EPFO Pension Rules
For the salaried class, Employees' Provident Fund (EPFO) is not just a savings scheme, but it is a major basis for their future security. Every month a small amount is deducted from your salary and an equal amount is deposited in this fund by your company. Most people see PF as a lump sum amount which can be withdrawn when needed. But there is another, and perhaps more important, part of this contribution, which goes to the 'Employee Pension Scheme' (EPS).
It is EPS that guarantees you a fixed pension every month after your retirement. But in today's fast-paced world, people change jobs frequently. Many times people leave their jobs after working for 10-12 years to start something of their own or for some other reason. In such a situation, the biggest question that arises is what will happen to the money deposited in the pension fund in those 10-12 years? Will that money be lost, or will you benefit from it?
This is the rule of EPFO
The rules of the Employees' Provident Fund Organization (EPFO) are very clear in this matter. Your monthly pension eligibility hinges on a minimum service period, and this period is 10 years. If your total employment (combining one or more companies) is less than 10 years, you will not be entitled to monthly pension. But, if you cross the milestone of 10 years then you become entitled for pension.
Suppose, you worked for 11 years and then left the service. According to EPFO rules, you have become eligible for pension. Your service of more than 10 years has 'locked' your pension. This does not mean that you will start getting pension immediately after leaving the job after 11 years. This means that you have reserved your rights.
The rule says that after completing minimum service of 10 years, you can claim your monthly pension when you complete 58 years of age. That means, even if you leave the job at the age of 40, you will get pension only after the age of 58.
How is your money distributed?
According to the rules, the employee deposits 12% of his salary in the EPF fund. After this your company (employer) also contributes the same amount. This money is divided into two different parts. Out of this contribution, 8.33% goes towards your 'Employee Pension Scheme' i.e. EPS. The remaining 3.67% is deposited in your main 'Provident Fund' i.e. EPF account.

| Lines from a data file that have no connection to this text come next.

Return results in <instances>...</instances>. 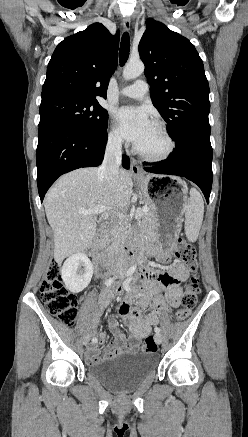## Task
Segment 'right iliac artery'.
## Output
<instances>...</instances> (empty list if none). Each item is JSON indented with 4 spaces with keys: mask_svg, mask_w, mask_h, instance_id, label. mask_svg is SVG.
Wrapping results in <instances>:
<instances>
[{
    "mask_svg": "<svg viewBox=\"0 0 248 437\" xmlns=\"http://www.w3.org/2000/svg\"><path fill=\"white\" fill-rule=\"evenodd\" d=\"M135 270H136V266H132V267L127 271L126 276H129V275L133 274ZM114 281H115V278H109V279H107V280L105 281V285H106L107 287H110V286L113 284ZM96 342H97V338H93V339H92V343H96Z\"/></svg>",
    "mask_w": 248,
    "mask_h": 437,
    "instance_id": "obj_1",
    "label": "right iliac artery"
}]
</instances>
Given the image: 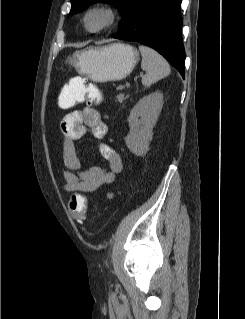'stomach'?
I'll list each match as a JSON object with an SVG mask.
<instances>
[{"label": "stomach", "mask_w": 245, "mask_h": 319, "mask_svg": "<svg viewBox=\"0 0 245 319\" xmlns=\"http://www.w3.org/2000/svg\"><path fill=\"white\" fill-rule=\"evenodd\" d=\"M138 60L139 53L134 47L113 43L77 51L67 58L66 63L92 81L108 82L126 78Z\"/></svg>", "instance_id": "obj_1"}]
</instances>
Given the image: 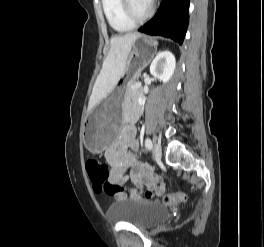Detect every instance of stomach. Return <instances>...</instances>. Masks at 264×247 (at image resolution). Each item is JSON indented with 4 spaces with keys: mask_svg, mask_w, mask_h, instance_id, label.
<instances>
[{
    "mask_svg": "<svg viewBox=\"0 0 264 247\" xmlns=\"http://www.w3.org/2000/svg\"><path fill=\"white\" fill-rule=\"evenodd\" d=\"M149 41L133 44L127 64L125 79L112 91L107 99L98 101V106L85 118L83 140L86 148L93 153L104 151L117 137L122 123V110L130 81L137 78L143 68H147L152 48Z\"/></svg>",
    "mask_w": 264,
    "mask_h": 247,
    "instance_id": "obj_1",
    "label": "stomach"
}]
</instances>
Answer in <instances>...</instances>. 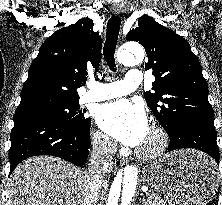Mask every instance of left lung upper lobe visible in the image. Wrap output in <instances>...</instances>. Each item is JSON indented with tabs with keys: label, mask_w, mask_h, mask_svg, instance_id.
<instances>
[{
	"label": "left lung upper lobe",
	"mask_w": 222,
	"mask_h": 205,
	"mask_svg": "<svg viewBox=\"0 0 222 205\" xmlns=\"http://www.w3.org/2000/svg\"><path fill=\"white\" fill-rule=\"evenodd\" d=\"M126 39L145 48V68L155 76L154 92H146L145 99L168 135L188 117L214 120L201 65L183 37L143 15Z\"/></svg>",
	"instance_id": "5c2ea615"
}]
</instances>
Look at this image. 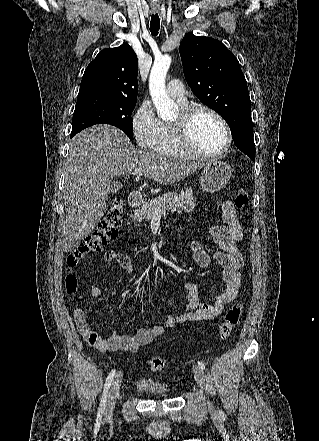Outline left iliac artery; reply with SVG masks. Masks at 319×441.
Segmentation results:
<instances>
[{
  "instance_id": "1",
  "label": "left iliac artery",
  "mask_w": 319,
  "mask_h": 441,
  "mask_svg": "<svg viewBox=\"0 0 319 441\" xmlns=\"http://www.w3.org/2000/svg\"><path fill=\"white\" fill-rule=\"evenodd\" d=\"M198 366L202 369L205 370V364L202 361H198Z\"/></svg>"
}]
</instances>
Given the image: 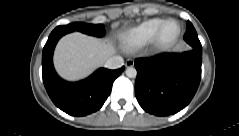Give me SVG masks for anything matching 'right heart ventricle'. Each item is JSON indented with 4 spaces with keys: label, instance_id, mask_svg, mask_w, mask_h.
Wrapping results in <instances>:
<instances>
[{
    "label": "right heart ventricle",
    "instance_id": "e07e8e85",
    "mask_svg": "<svg viewBox=\"0 0 239 136\" xmlns=\"http://www.w3.org/2000/svg\"><path fill=\"white\" fill-rule=\"evenodd\" d=\"M163 23L164 21L160 19H154L143 23L134 31L133 39L137 42H146L152 39Z\"/></svg>",
    "mask_w": 239,
    "mask_h": 136
}]
</instances>
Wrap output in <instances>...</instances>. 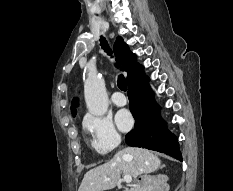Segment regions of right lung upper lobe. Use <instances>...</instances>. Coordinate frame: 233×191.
Instances as JSON below:
<instances>
[{
    "mask_svg": "<svg viewBox=\"0 0 233 191\" xmlns=\"http://www.w3.org/2000/svg\"><path fill=\"white\" fill-rule=\"evenodd\" d=\"M113 50L117 57V66H121V70L126 71L128 73L127 79L131 76L135 68L138 66L136 55L133 54L128 45L123 41L121 37H118ZM75 106H78V102L76 99H73V106L71 107V111L73 115L76 114Z\"/></svg>",
    "mask_w": 233,
    "mask_h": 191,
    "instance_id": "cb5924a9",
    "label": "right lung upper lobe"
}]
</instances>
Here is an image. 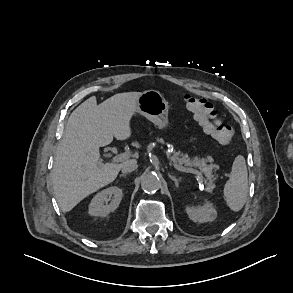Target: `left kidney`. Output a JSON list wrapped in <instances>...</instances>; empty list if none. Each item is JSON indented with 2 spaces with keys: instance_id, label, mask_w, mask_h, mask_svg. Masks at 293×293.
<instances>
[{
  "instance_id": "left-kidney-1",
  "label": "left kidney",
  "mask_w": 293,
  "mask_h": 293,
  "mask_svg": "<svg viewBox=\"0 0 293 293\" xmlns=\"http://www.w3.org/2000/svg\"><path fill=\"white\" fill-rule=\"evenodd\" d=\"M185 210L189 218L194 222H209L217 217V212L209 201H205L203 205L186 206Z\"/></svg>"
}]
</instances>
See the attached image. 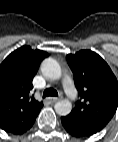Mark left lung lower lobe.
<instances>
[{"mask_svg": "<svg viewBox=\"0 0 118 142\" xmlns=\"http://www.w3.org/2000/svg\"><path fill=\"white\" fill-rule=\"evenodd\" d=\"M61 122L65 130L72 136L85 137L94 134L84 125L70 116L61 117Z\"/></svg>", "mask_w": 118, "mask_h": 142, "instance_id": "0a47b994", "label": "left lung lower lobe"}]
</instances>
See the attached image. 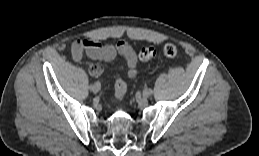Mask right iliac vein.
Instances as JSON below:
<instances>
[{
    "label": "right iliac vein",
    "mask_w": 259,
    "mask_h": 156,
    "mask_svg": "<svg viewBox=\"0 0 259 156\" xmlns=\"http://www.w3.org/2000/svg\"><path fill=\"white\" fill-rule=\"evenodd\" d=\"M100 90V86L99 85H93V88L91 89L92 92L97 93Z\"/></svg>",
    "instance_id": "right-iliac-vein-1"
}]
</instances>
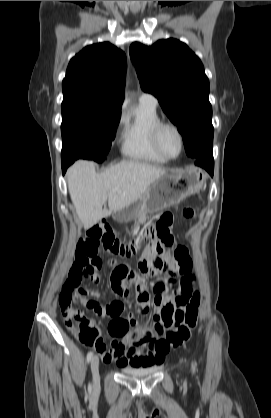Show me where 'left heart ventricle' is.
Returning a JSON list of instances; mask_svg holds the SVG:
<instances>
[{
    "label": "left heart ventricle",
    "mask_w": 271,
    "mask_h": 418,
    "mask_svg": "<svg viewBox=\"0 0 271 418\" xmlns=\"http://www.w3.org/2000/svg\"><path fill=\"white\" fill-rule=\"evenodd\" d=\"M160 142L163 150L168 155L175 156L179 152V140L173 130H163L160 136Z\"/></svg>",
    "instance_id": "b2bd125f"
}]
</instances>
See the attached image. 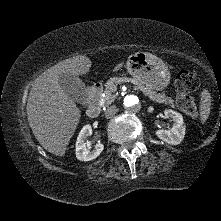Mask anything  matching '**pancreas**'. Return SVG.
Masks as SVG:
<instances>
[{"mask_svg":"<svg viewBox=\"0 0 221 221\" xmlns=\"http://www.w3.org/2000/svg\"><path fill=\"white\" fill-rule=\"evenodd\" d=\"M123 82H131L135 85V88L141 91L144 95L148 96L150 100L155 101L157 103H165L170 106H174V101L170 97L166 96L165 93H157L154 90L144 86L143 84L137 82L136 80L129 78V77H115L108 80L105 84L104 96L102 100L104 101V105L107 106L111 104L116 95L113 94L116 91V84L123 83Z\"/></svg>","mask_w":221,"mask_h":221,"instance_id":"1","label":"pancreas"}]
</instances>
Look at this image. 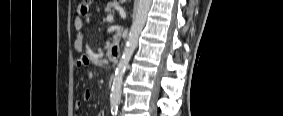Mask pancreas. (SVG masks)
Masks as SVG:
<instances>
[{
	"label": "pancreas",
	"instance_id": "obj_1",
	"mask_svg": "<svg viewBox=\"0 0 283 116\" xmlns=\"http://www.w3.org/2000/svg\"><path fill=\"white\" fill-rule=\"evenodd\" d=\"M118 5L117 1H112L110 3L107 4L106 8H105V12L107 14H111V12L114 10V7Z\"/></svg>",
	"mask_w": 283,
	"mask_h": 116
}]
</instances>
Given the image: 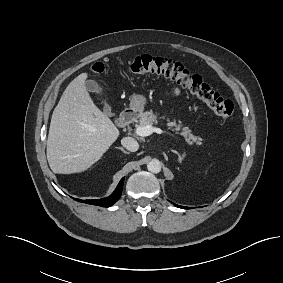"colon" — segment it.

The EPF portion is your main savings, which you can withdraw as per the rules for needs like buying a house, children's education or marriage, or medical emergency. But the 8.33% deposited in EPS is entirely reserved for your monthly pension after retirement. That 10 years service rule applies to this EPS fund.
How is your monthly pension decided?
If you apply for pension at the age of 58 after 10 years of service, how much money will you get every month? EPFO uses a fixed formula for this.
Monthly Pension = (Pensionable Salary × Pensionable Service) / 70
- Pensionable Service: This is the total number of years for which contributions have been credited to your EPS account. (e.g., 10 years, 15 years, or 20 years).
- Pensionable Salary: This is not your last salary. This is decided by the average salary of the last 60 months (i.e. 5 years) of your job. However, this salary also has an upper limit (ceiling), which is currently ₹ 15,000 per month.
Let us understand this with an example. Suppose, your 'Pensionable Service' is 10 years and your 'Pensionable Salary' (average of last 60 months) is ₹15,000.
So your pension will be: (15,000 × 10) / 70 = 1,50,000 / 70 = ₹2,143 (approximately)
This means that on the basis of 10 years of service, at the age of 58 you will get a pension of ₹ 2,143 every month. If you had done this job for 25 years, your pension would have been (15,000 x 25) / 70 = ₹ 5,357 per month.